4. Train QSage Sub-Sages (Optional — Skip if using pre-compiled model)#

Train surrogate models for each ML model and metric combination.

⏱️ Warning: This step can take a significant amount of time (potentially hours depending on your hardware). If you downloaded the pre-compiled model in Section 3b, skip this section and proceed to Section 6.

[ ]:

# Train sub-sages with Random Forest
# NOTE: This step is optional if you loaded the pre-compiled model above.
print("Training QSage sub-sages (this may take a long time)...")
sage.train_sub_sages(
    test_size=0.2,
    sage_type='random_forest',  # or 'mlp'
    n_iter=50,  # Number of hyperparameter search iterations
    cv=5  # Cross-validation folds
)
print("✓ Training complete!")

5. Visualize Training Results (Optional — Skip if using pre-compiled model)#

[ ]:

# Plot training results
sage.plot_results(figsize=(8, 5))

6. Make Predictions#

Use QSage to predict which model will perform best on a new dataset.

The input to predict() is the dataset complexity features from your QProfiler output — the columns that describe the intrinsic properties of your dataset (e.g., intrinsic dimension, number of samples, Fisher discriminant ratio, etc.).

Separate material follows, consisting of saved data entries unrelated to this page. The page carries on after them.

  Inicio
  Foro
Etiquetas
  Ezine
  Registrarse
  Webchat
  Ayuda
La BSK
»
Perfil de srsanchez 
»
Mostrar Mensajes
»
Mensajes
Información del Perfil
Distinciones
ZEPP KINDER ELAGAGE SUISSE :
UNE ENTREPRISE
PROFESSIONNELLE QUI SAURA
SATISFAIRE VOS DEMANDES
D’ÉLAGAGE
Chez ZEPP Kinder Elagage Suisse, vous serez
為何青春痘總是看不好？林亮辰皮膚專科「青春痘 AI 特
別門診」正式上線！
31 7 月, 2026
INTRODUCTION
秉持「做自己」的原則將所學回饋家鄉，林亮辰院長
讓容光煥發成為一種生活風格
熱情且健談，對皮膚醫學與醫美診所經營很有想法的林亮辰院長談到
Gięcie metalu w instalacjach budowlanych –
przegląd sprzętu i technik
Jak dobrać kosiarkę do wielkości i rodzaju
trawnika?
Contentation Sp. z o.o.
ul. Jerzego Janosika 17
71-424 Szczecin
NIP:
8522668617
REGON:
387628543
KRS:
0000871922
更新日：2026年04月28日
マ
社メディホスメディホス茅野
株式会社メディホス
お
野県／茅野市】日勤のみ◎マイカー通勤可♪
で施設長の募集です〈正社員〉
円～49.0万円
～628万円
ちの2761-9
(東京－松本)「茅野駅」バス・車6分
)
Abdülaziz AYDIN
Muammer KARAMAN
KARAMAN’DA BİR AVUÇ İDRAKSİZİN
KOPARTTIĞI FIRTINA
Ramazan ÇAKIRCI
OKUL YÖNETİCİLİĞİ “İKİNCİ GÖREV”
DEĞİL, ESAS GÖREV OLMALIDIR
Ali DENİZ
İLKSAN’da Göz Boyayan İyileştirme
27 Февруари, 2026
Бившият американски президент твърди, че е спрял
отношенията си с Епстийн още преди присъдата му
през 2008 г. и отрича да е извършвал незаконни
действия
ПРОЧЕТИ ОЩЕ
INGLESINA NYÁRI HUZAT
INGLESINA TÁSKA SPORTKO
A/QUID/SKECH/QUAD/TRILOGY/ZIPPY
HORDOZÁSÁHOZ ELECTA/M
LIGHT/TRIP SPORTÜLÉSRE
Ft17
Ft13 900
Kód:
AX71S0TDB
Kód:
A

Note: If you loaded the pre-compiled model (Section 3b) and skipped Section 3, the cell below will load the QProfiler data and select a dataset to predict on automatically.

[ ]:

# If held_out_df is not defined (pre-compiled model path), load QProfiler data now
if 'held_out_df' not in dir() or held_out_df is None:
    _qp_df = pd.read_csv('../QProfiler/ModelResults.csv')
    _qp_df['embeddings'] = _qp_df['embeddings'].fillna('none')
    _qp_df['datatype'] = _qp_df['Dataset']
    _qp_df['model_embed_datatype'] = _qp_df['model'] + '_' + _qp_df['embeddings'] + '_' + _qp_df['datatype']
    if 'iteration' not in _qp_df.columns:
        _qp_df['iteration'] = 1
    held_out_dataset = _qp_df['Dataset'].unique()[0]
    held_out_df = _qp_df[_qp_df['Dataset'].str.contains(held_out_dataset, regex=False)]
    print(f"Loaded QProfiler data. Using '{held_out_dataset}' as the target dataset.")

# Extract dataset complexity features for the held-out dataset
# Use only the feature columns that QSage was trained on
available_features = [c for c in sage._columns_data_features if c in held_out_df.columns]
held_out_features = held_out_df[available_features].drop_duplicates()

print(f"Dataset: {held_out_df['Dataset'].unique()}")
print(f"\nDataset complexity features:")
print(held_out_features.T)

# Make predictions for accuracy metric
predictions = sage.predict(held_out_features, metric='accuracy')

print(f"\n✓ Generated predictions for {len(predictions)} models")
print("\nRanked Model Recommendations (by predicted accuracy × confidence):")
print(predictions.to_string(index=False))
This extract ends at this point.